Sunday 24 August 2014

The Wrecked Metaphor at the Sand Martin Hide

Captain Butterfly took me to the Sand Martin Hide today.  Not a lot going on but a lovely late summer afternoon with a real feeling of Autumn in the air.  The wildflowers were everywhere.  As he set up his cameras, I watched a swan sail gracefully across the lake and disappear, and then watched its wake disappear in turn.
Mute Swan, Cygnus olor
Its all metaphor nowadays, and it set me thinking of the sparrow who flew across the Mead Hall - in this quote from Bede:

“The present life of man upon earth, O King, seems to me in comparison with that time which is unknown to us like the swift flight of a sparrow through the mead-hall where you sit at supper in winter, with your Ealdormen and thanes, while the fire blazes in the midst and the hall is warmed, but the wintry storms of rain or snow are raging abroad. The sparrow, flying in at one door and immediately out at another, whilst he is within, is safe from the wintry tempest, but after a short space of fair weather, he immediately vanishes out of your sight, passing from winter to winter again. So this life of man appears for a little while, but of what is to follow or what went before we know nothing at all.

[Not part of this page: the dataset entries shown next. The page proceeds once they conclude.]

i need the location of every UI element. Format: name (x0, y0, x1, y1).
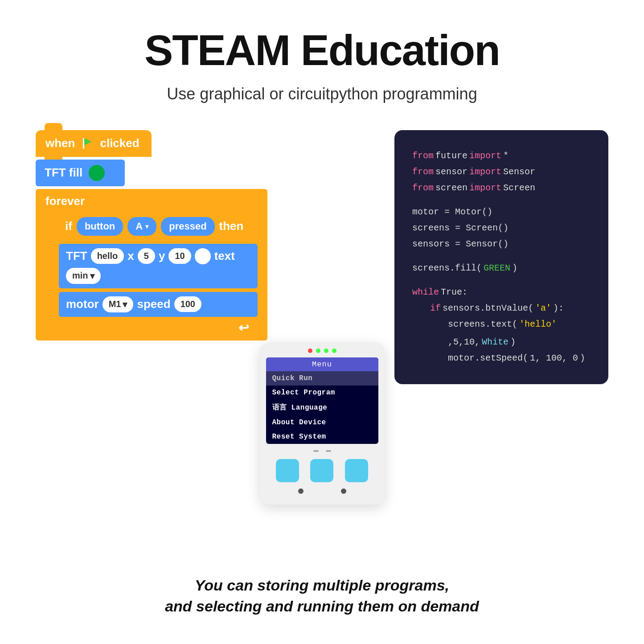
device-bottom-dots (266, 488, 378, 498)
screen-item-quickrun[interactable]: Quick Run (266, 371, 378, 386)
forever-bottom: ↩ (45, 317, 258, 335)
speed-label: speed (137, 297, 170, 311)
when-label: when (45, 136, 75, 150)
screen-item-aboutdevice[interactable]: About Device (266, 415, 378, 430)
curve-arrow-icon: ↩ (238, 320, 249, 335)
status-dot-green2 (324, 349, 328, 353)
button-pill[interactable]: button (77, 217, 123, 236)
color-circle-green (89, 165, 105, 181)
code-line-5: motor = Motor() (412, 204, 591, 220)
connector-pin-left (313, 450, 319, 452)
code-line-2: from sensor import Sensor (412, 164, 591, 180)
forever-block[interactable]: forever if button A ▾ pressed then (36, 189, 267, 340)
footer-line1: You can storing multiple programs, (0, 575, 644, 596)
code-line-7: sensors = Sensor() (412, 236, 591, 252)
flag-icon (80, 136, 94, 151)
then-label: then (219, 219, 244, 233)
bottom-dot-right (341, 488, 346, 494)
motor-label: motor (66, 297, 99, 311)
code-line-9: screens.fill( GREEN ) (412, 260, 591, 276)
content-area: when clicked TFT fill forever if (0, 121, 644, 505)
status-dot-red (308, 349, 312, 353)
page-title: STEAM Education (0, 27, 644, 74)
text-label: text (214, 249, 235, 263)
status-dot-green3 (332, 349, 336, 353)
if-label: if (65, 219, 72, 233)
svg-marker-1 (84, 138, 92, 145)
device-status-dots (266, 349, 378, 353)
min-dropdown[interactable]: min ▾ (66, 268, 101, 284)
code-line-14: motor.setSpeed( 1, 100, 0 ) (448, 350, 591, 366)
footer-line2: and selecting and running them on demand (0, 596, 644, 617)
bottom-dot-left (298, 488, 304, 494)
keyword-from1: from (412, 148, 434, 164)
code-line-13: screens.text( 'hello' ,5,10, White ) (448, 316, 591, 350)
when-clicked-block[interactable]: when clicked (36, 130, 152, 157)
forever-label: forever (45, 194, 258, 208)
svg-rect-0 (83, 138, 84, 149)
clicked-label: clicked (100, 136, 139, 150)
if-block[interactable]: if button A ▾ pressed then (59, 213, 258, 240)
device-buttons-row (266, 454, 378, 488)
footer: You can storing multiple programs, and s… (0, 575, 644, 617)
screen-menu-bar: Menu (266, 357, 378, 371)
device-connector (266, 448, 378, 454)
color-input[interactable] (195, 248, 211, 264)
device-screen: Menu Quick Run Select Program 语言 Languag… (266, 357, 378, 444)
pressed-label: pressed (169, 221, 206, 232)
a-dropdown[interactable]: A ▾ (127, 217, 156, 236)
button-right[interactable] (345, 459, 368, 482)
m1-dropdown[interactable]: M1 ▾ (103, 296, 134, 312)
screen-item-language[interactable]: 语言 Language (266, 400, 378, 415)
code-line-12: if sensors.btnValue( 'a' ): (430, 300, 591, 316)
button-left[interactable] (276, 459, 299, 482)
motor-block[interactable]: motor M1 ▾ speed 100 (59, 292, 258, 317)
device-mockup: Menu Quick Run Select Program 语言 Languag… (260, 342, 385, 505)
tft-label: TFT (66, 249, 87, 263)
tft-fill-label: TFT fill (45, 166, 82, 180)
code-editor-panel: from future import * from sensor import … (394, 130, 608, 384)
scratch-blocks-panel: when clicked TFT fill forever if (36, 130, 285, 340)
tft-fill-block[interactable]: TFT fill (36, 160, 285, 186)
a-label: A (135, 221, 143, 232)
page-subtitle: Use graphical or circuitpython programmi… (0, 85, 644, 103)
code-line-1: from future import * (412, 148, 591, 164)
pressed-pill[interactable]: pressed (161, 217, 214, 236)
hello-input[interactable]: hello (91, 248, 124, 264)
forever-inner: if button A ▾ pressed then TFT (59, 213, 258, 317)
m1-dropdown-arrow: ▾ (123, 299, 127, 310)
min-dropdown-arrow: ▾ (90, 271, 94, 281)
a-dropdown-arrow: ▾ (145, 223, 148, 230)
device-body: Menu Quick Run Select Program 语言 Languag… (260, 342, 385, 505)
x-label: x (127, 249, 134, 263)
screen-item-selectprogram[interactable]: Select Program (266, 386, 378, 400)
y-label: y (159, 249, 165, 263)
speed-value[interactable]: 100 (174, 296, 201, 312)
screen-item-resetsystem[interactable]: Reset System (266, 430, 378, 444)
code-line-11: while True: (412, 284, 591, 300)
header: STEAM Education Use graphical or circuit… (0, 0, 644, 103)
code-line-6: screens = Screen() (412, 220, 591, 236)
connector-pin-right (326, 450, 331, 452)
button-center[interactable] (310, 459, 333, 482)
status-dot-green1 (316, 349, 320, 353)
x-value[interactable]: 5 (138, 248, 155, 264)
y-value[interactable]: 10 (168, 248, 191, 264)
tft-text-block[interactable]: TFT hello x 5 y 10 text min (59, 244, 258, 288)
button-label: button (85, 221, 115, 232)
code-line-3: from screen import Screen (412, 180, 591, 196)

― BedeEcclesiastical History of the English People

Well, we do know, because Jehovah, the Creator of life has told us.  From the moment we are conceived in the womb, he knows us. We are a living soul. He knows every detail of our damaged genetics.  And when we die, his inspired word assures us we are conscious of nothing at all. But it also assures us that God will not forget us, and will reclaim us from the sleep of death when the earth is Paradise again.

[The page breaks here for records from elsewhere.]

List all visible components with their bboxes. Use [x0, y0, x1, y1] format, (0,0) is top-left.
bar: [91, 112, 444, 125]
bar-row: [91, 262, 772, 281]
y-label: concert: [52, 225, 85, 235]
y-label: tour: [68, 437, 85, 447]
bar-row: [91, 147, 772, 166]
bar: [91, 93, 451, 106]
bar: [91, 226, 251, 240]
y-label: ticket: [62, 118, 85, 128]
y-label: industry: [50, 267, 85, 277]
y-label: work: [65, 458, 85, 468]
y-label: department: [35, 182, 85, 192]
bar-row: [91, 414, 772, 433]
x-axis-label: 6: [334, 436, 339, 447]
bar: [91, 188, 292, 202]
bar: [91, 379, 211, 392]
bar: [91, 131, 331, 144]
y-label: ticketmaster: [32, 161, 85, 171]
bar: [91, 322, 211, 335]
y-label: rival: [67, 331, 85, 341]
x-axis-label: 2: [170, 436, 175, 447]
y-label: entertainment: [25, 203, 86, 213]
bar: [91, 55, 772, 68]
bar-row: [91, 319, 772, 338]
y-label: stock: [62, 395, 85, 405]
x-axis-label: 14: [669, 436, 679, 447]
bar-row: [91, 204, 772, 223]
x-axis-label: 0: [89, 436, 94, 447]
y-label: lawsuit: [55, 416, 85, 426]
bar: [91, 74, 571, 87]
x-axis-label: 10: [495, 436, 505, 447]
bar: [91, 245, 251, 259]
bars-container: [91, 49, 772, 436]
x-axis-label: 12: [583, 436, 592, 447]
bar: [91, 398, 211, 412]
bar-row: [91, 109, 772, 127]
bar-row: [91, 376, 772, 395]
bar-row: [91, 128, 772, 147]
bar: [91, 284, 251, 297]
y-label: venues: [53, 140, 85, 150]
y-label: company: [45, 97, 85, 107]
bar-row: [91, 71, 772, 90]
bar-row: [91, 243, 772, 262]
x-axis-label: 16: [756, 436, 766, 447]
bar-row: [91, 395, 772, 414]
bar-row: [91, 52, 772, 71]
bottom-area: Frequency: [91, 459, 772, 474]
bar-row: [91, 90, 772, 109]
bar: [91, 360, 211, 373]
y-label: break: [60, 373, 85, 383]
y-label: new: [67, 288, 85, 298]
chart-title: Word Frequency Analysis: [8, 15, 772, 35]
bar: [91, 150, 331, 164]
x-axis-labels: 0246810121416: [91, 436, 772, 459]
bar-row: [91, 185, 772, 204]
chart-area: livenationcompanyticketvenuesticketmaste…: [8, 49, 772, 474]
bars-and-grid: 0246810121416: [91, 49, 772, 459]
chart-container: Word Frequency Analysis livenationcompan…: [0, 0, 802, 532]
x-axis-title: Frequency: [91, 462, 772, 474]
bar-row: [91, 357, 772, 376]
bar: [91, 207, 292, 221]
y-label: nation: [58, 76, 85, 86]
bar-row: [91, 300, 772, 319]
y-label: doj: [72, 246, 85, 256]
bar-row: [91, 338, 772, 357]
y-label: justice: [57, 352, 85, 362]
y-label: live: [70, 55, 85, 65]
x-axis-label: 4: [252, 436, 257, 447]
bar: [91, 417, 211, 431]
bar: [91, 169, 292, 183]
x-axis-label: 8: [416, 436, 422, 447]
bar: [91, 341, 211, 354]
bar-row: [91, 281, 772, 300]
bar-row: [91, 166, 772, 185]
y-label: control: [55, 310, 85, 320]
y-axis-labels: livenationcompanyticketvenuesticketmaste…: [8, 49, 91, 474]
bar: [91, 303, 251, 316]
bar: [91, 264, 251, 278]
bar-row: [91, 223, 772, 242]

But, watching the swan and its wake disappear, made me think of the shortness of our lives now and how quickly all traces of it go.

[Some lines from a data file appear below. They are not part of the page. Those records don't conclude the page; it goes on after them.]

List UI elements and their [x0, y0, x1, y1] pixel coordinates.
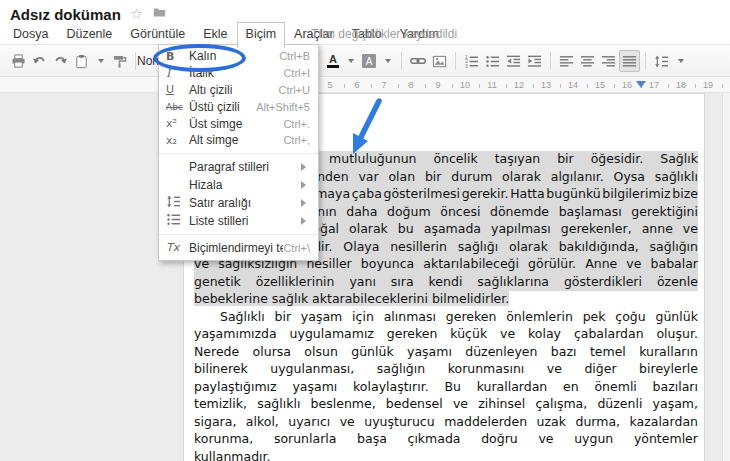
folder-icon[interactable] — [152, 5, 167, 23]
paint-format-icon[interactable] — [109, 50, 130, 72]
ruler-number: 19 — [703, 80, 713, 90]
menu-shortcut: Ctrl+I — [283, 67, 310, 79]
circle-annotation — [153, 44, 246, 72]
dropdown-caret-icon — [385, 59, 391, 66]
text-line: sigara,alkol,uyarıcıveuyuşturucumaddeler… — [194, 414, 698, 432]
menu-item-bicimlendirmeyi-temizle[interactable]: TxBiçimlendirmeyi temizleCtrl+\ — [159, 239, 318, 257]
text-line: bilinerekuygulanması,sağlığınkorunmasını… — [194, 361, 698, 379]
ruler-tick — [695, 84, 696, 88]
text-color-icon[interactable]: A — [324, 50, 342, 72]
menu-item-label: Biçimlendirmeyi temizle — [189, 241, 283, 255]
toolbar-separator — [135, 52, 136, 70]
menu-item-label: Liste stilleri — [189, 214, 297, 228]
menu-item-satir-araligi[interactable]: Satır aralığı — [159, 194, 318, 212]
caret-icon[interactable] — [379, 50, 396, 72]
menu-item-hizala[interactable]: Hizala — [159, 176, 318, 194]
print-icon[interactable] — [8, 50, 29, 72]
ruler-number: 9 — [435, 80, 440, 90]
ruler[interactable]: 45678910111213141516171819 — [0, 78, 730, 93]
paste-icon[interactable] — [71, 50, 92, 72]
indent-icon[interactable] — [524, 50, 545, 72]
menu-item-label: Alt simge — [189, 133, 283, 147]
menu-separator — [159, 234, 318, 235]
submenu-arrow-icon — [301, 163, 310, 171]
toolbar-separator — [455, 52, 456, 70]
bulleted-list-icon[interactable] — [482, 50, 503, 72]
menu-item-alti-cizili[interactable]: UAltı çiziliCtrl+U — [159, 82, 318, 99]
text-line: paylaştığımızyaşamıkolaylaştırır.Bukural… — [194, 379, 698, 397]
link-icon[interactable] — [407, 50, 429, 72]
menu-item-label: Satır aralığı — [189, 196, 297, 210]
ruler-tick — [344, 84, 345, 88]
subscript-icon: x₂ — [166, 134, 189, 147]
menu-item-label: Paragraf stilleri — [189, 160, 297, 174]
outdent-icon[interactable] — [503, 50, 524, 72]
menu-shortcut: Ctrl+B — [279, 50, 310, 62]
menu-shortcut: Ctrl+. — [283, 118, 310, 130]
align-right-icon[interactable] — [598, 50, 619, 72]
ruler-tick — [614, 84, 615, 88]
ruler-tick — [398, 84, 399, 88]
align-left-icon[interactable] — [556, 50, 577, 72]
menu-item-paragraf-stilleri[interactable]: Paragraf stilleri — [159, 158, 318, 176]
line-spacing-icon[interactable] — [651, 50, 672, 72]
vertical-scrollbar[interactable] — [722, 93, 730, 461]
ruler-tick — [560, 84, 561, 88]
ruler-number: 15 — [595, 80, 605, 90]
menu-shortcut: Ctrl+\ — [283, 242, 310, 254]
menu-bicim[interactable]: Biçim — [237, 22, 286, 48]
ruler-number: 16 — [622, 80, 632, 90]
menu-item-liste-stilleri[interactable]: Liste stilleri — [159, 212, 318, 230]
toolbar-separator — [550, 52, 551, 70]
align-center-icon[interactable] — [577, 50, 598, 72]
menu-item-ustu-cizili[interactable]: AbcÜstü çiziliAlt+Shift+5 — [159, 98, 318, 115]
caret-icon[interactable] — [92, 50, 109, 72]
submenu-arrow-icon — [301, 199, 310, 207]
svg-text:3: 3 — [465, 62, 468, 68]
caret-icon[interactable] — [672, 50, 689, 72]
text-line: temizlik,sağlıklıbeslenme,bedenselvezihi… — [194, 396, 698, 414]
undo-icon[interactable] — [29, 50, 50, 72]
toolbar-separator — [401, 52, 402, 70]
ruler-number: 7 — [381, 80, 386, 90]
image-icon[interactable] — [429, 50, 450, 72]
document-title[interactable]: Adsız doküman — [10, 6, 121, 23]
ruler-tick — [425, 84, 426, 88]
menu-item-label: Hizala — [189, 178, 297, 192]
text-line: genetiközelliklerininyanısırakendisağlık… — [194, 274, 698, 292]
ruler-number: 12 — [514, 80, 524, 90]
ruler-number: 6 — [354, 80, 359, 90]
titlebar: Adsız doküman ☆ — [10, 5, 167, 23]
ruler-tick — [722, 84, 723, 88]
dropdown-caret-icon — [678, 59, 684, 66]
align-justify-icon[interactable] — [619, 50, 640, 72]
ruler-tick — [452, 84, 453, 88]
numbered-list-icon[interactable]: 123 — [461, 50, 482, 72]
ruler-tick — [533, 84, 534, 88]
star-icon[interactable]: ☆ — [130, 7, 143, 21]
ruler-tick — [506, 84, 507, 88]
dropdown-caret-icon — [98, 59, 104, 66]
menu-item-alt-simge[interactable]: x₂Alt simgeCtrl+, — [159, 132, 318, 149]
ruler-tick — [668, 84, 669, 88]
menu-item-ust-simge[interactable]: x²Üst simgeCtrl+. — [159, 115, 318, 132]
ruler-number: 18 — [676, 80, 686, 90]
indent-marker[interactable] — [636, 81, 646, 93]
menu-item-label: Altı çizili — [189, 83, 279, 97]
submenu-arrow-icon — [301, 217, 310, 225]
menu-item-label: Üst simge — [189, 117, 283, 131]
google-docs-window: Adsız doküman ☆ DosyaDüzenleGörüntüleEkl… — [0, 0, 730, 461]
menu-item-label: Üstü çizili — [189, 100, 256, 114]
caret-icon[interactable] — [342, 50, 359, 72]
text-line: Neredeolursaolsungünlükyaşamıdüzenleyenb… — [194, 344, 698, 362]
strikethrough-icon: Abc — [166, 100, 189, 113]
highlight-color-icon[interactable]: A — [359, 50, 379, 72]
ruler-tick — [587, 84, 588, 88]
ruler-tick — [479, 84, 480, 88]
format-menu: BKalınCtrl+BIİtalikCtrl+IUAltı çiziliCtr… — [158, 44, 319, 261]
ruler-number: 14 — [568, 80, 578, 90]
ruler-number: 11 — [487, 80, 496, 90]
text-line: kullanmadır. — [194, 449, 698, 461]
redo-icon[interactable] — [50, 50, 71, 72]
underline-icon: U — [166, 83, 189, 96]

Though the swan then wrecked my metaphor by swimming back and carrying out a long grooming session in the middle of the lake.

 I did wonder whether that could in some way picture the resurrection and... but at that point my overloaded metaphor sank without trace.

There is quite a lot to say about the last few days, but I can't say it yet.  I only managed to get to one session of the Twickenham Assembly, but I do have some notes from the talk about Babylon the Great, which I hope I can read well enough type up and blog.